Projects
Overview
The Computational Learning Systems (CLS) Lab at Missouri State University focuses on translational machine learning (ML), developing and applying explainable Artificial Intelligence (AI) methods with a strong emphasis on biomedical applications. Driven by practical challenges in healthcare and life sciences, my work aims to design intelligent computational systems capable of analyzing complex, large-scale data and generating meaningful, actionable predictions.
By analyzing multiple modalities of data from electronic health records, blood-based biomarkers, genotype data to imaging, my team has been at the forefront of developing explainable models for both unsupervised and supervised ML models in collaboration with medical domain experts. The clinical applications have been mainly in traumatic brain injury (TBI), Alzheimer’s disease (AD), and autism spectrum disorders.
My team also investigates the underlying causes of large language model (LLM) failures to enhance their reliability in ontology-driven knowledge extraction, with a particular focus on biomedical term normalization and clinical note phenotyping.

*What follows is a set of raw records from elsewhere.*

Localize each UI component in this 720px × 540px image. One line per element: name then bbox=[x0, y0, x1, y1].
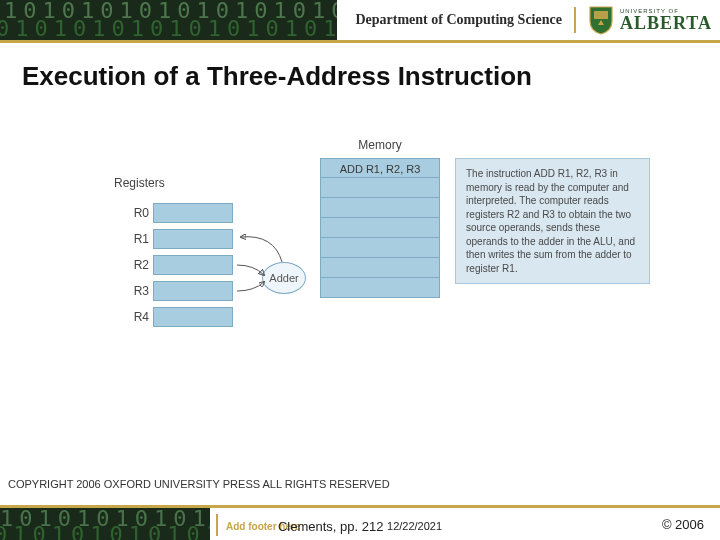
footer-center: Clements, pp. 212 12/22/2021 bbox=[0, 519, 720, 534]
department-label: Department of Computing Science bbox=[355, 12, 561, 28]
footer-date: 12/22/2021 bbox=[387, 520, 442, 532]
header-binary-art bbox=[0, 0, 337, 40]
university-logo: UNIVERSITY OF ALBERTA bbox=[588, 5, 712, 35]
header-divider bbox=[574, 7, 576, 33]
footer-copyright: © 2006 bbox=[662, 517, 704, 532]
diagram: Registers R0R1R2R3R4 Memory ADD R1, R2, … bbox=[60, 130, 660, 390]
footer: Add footer here Clements, pp. 212 12/22/… bbox=[0, 500, 720, 540]
oxford-copyright: COPYRIGHT 2006 OXFORD UNIVERSITY PRESS A… bbox=[8, 478, 390, 490]
page-title: Execution of a Three-Address Instruction bbox=[0, 43, 720, 102]
svg-rect-0 bbox=[594, 11, 608, 19]
explanation-box: The instruction ADD R1, R2, R3 in memory… bbox=[455, 158, 650, 284]
shield-icon bbox=[588, 5, 614, 35]
header-right: Department of Computing Science UNIVERSI… bbox=[337, 0, 720, 40]
footer-clements: Clements, pp. 212 bbox=[278, 519, 384, 534]
header: Department of Computing Science UNIVERSI… bbox=[0, 0, 720, 40]
university-big-text: ALBERTA bbox=[620, 14, 712, 32]
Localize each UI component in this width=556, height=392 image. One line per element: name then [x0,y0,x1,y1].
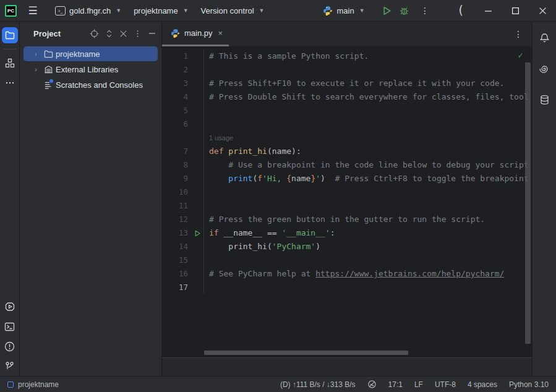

As AI-enabled clinical decision-support systems increasingly impact health outcomes, the need for responsible, trustworthy AI remains critical. Our research emphasizes the integration of ethical principles across the entire AI lifecycle—from problem formulation to deployment.
Projects
- Integrating explainable AI in trajectory modeling of serum biomarker profiles to enhance management of patients with severe to mild TBI.
-
Enhancing the utility of large language models for clinical applications.
-
Genomic variant analysis for prioritization of druggable AD gene targets.
-
Development of Explainable AI models for neurological disorders.
-
Data-driven models for analyzing heterogeneity and complexity of TBI using multimodal data [Traumatic Brain Injury (TBI) Statistical and Unsupervised Learning Analysis of FITBIR Datasets].
-
Generating standardized benchmark datasets and evaluation metrics for assessing unsupervised learning models.
-
Unsupervised learning models to elucidate heterogeneity in autism spectrum disorder.
-
Genetic analysis of grapevine species using machine learning techniques to identify disease resistance features.